TASK GOAL:
Reproduce every record below exactly, with the pictures left out.

Stored data entries:
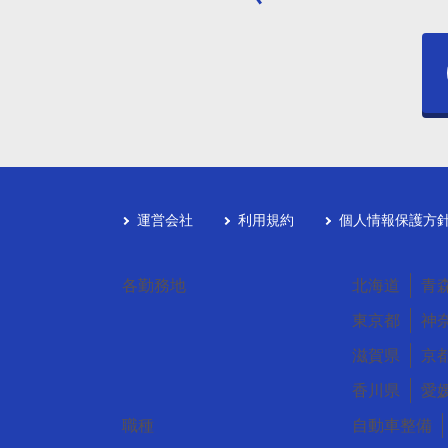
運営会社
利用規約
個人情報保護方
各勤務地
北海道
青
東京都
神
滋賀県
京
香川県
愛
職種
自動車整備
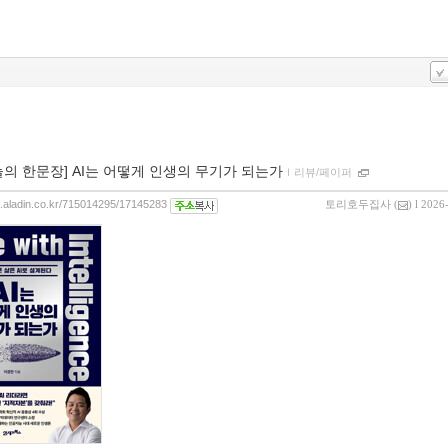
늘의 한문장] AI는 어떻게 인생의 무기가 되는가
ｌ
리뷰/페이퍼
og.aladin.co.kr/715014295/17145283
토리호두집사
(
) l 2026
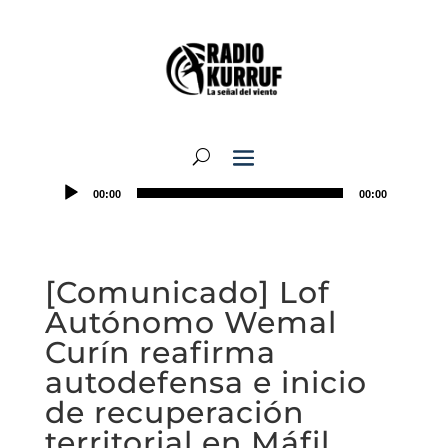
00:00
00:00
[Comunicado] Lof
Autónomo Wemal
Curín reafirma
autodefensa e inicio
de recuperación
territorial en Máfil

TASK RESULT:
運営会社
利用規約
個人情報保護方
各勤務地
北海道
青
東京都
神
滋賀県
京
香川県
愛
職種
自動車整備
늘의 한문장] AI는 어떻게 인생의 무기가 되는가
ｌ
리뷰/페이퍼
og.aladin.co.kr/715014295/17145283
토리호두집사
(
) l 2026
00:00
00:00
[Comunicado] Lof
Autónomo Wemal
Curín reafirma
autodefensa e inicio
de recuperación
territorial en Máfil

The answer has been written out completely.